170 dives is not anywhere near experienced. I thought I was experienced and a great diver when I had a couple of hundred dives under my belt. Then I dived with some people who knew what they were doing and realised what a complete dive pygmy I was.
Bingo.

I'm up to about 115 dives now, and I'm painfully aware of just how bad I still am in the skills department. I'm only just beginning to "understand" fundamental things like buoyancy control (I thought I had it sorted about 60 dives ago, WRONG). I would still describe myself as a novice.

The worrying thing is that I don't think I'm an especially slow developer, and I don't think my skills are bad compared to people I've dived with who have similar levels of experience.

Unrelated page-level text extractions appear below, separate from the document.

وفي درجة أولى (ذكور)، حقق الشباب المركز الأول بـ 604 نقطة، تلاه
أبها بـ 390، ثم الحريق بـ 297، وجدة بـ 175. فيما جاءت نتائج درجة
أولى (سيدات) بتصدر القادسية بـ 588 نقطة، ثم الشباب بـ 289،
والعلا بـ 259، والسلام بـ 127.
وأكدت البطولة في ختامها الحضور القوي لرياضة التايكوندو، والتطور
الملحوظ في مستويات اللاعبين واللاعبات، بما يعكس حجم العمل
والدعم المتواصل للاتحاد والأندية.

When I hear about people with less experience going off to do DM/instructor training (both PADI and BSAC); deep or deco diving when they have trouble holding stops; solo diving; getting into technical stuff, trimix etc - basically it worries me (if I wanted to I could name people on YD falling into each of these categories).

I think one of the problems with learning to dive is that in the early stages you simply don't know how much you don't know; you have no idea how inexperienced you actually are and how much you need to learn in order to become competent.

I know a buddy pair who qualified as an AOW and a couple of days later were experiencing the joys of a free-flow at 37M in the NDC. Shouldn't have been there. I know somebody who's a DM trainee, who had problems with their mask on a dive, lost it, and bolted for the surface in an uncontrolled ascent from 28m. If they do that, are they anywhere near ready to work as DM?

I think there's a really big element of 'too far too fast' in diving. I don't agree that it's a consequence of the PADI system - a lot of the examples I can think of on YD are actually BSAC trained. I do think there's a peer pressure thing, and I do think that hearing about more "advanced" diving here and elsewhere has something to do with it as well. For instructor training it may be different, but I suspect PADI is not entirely to blame.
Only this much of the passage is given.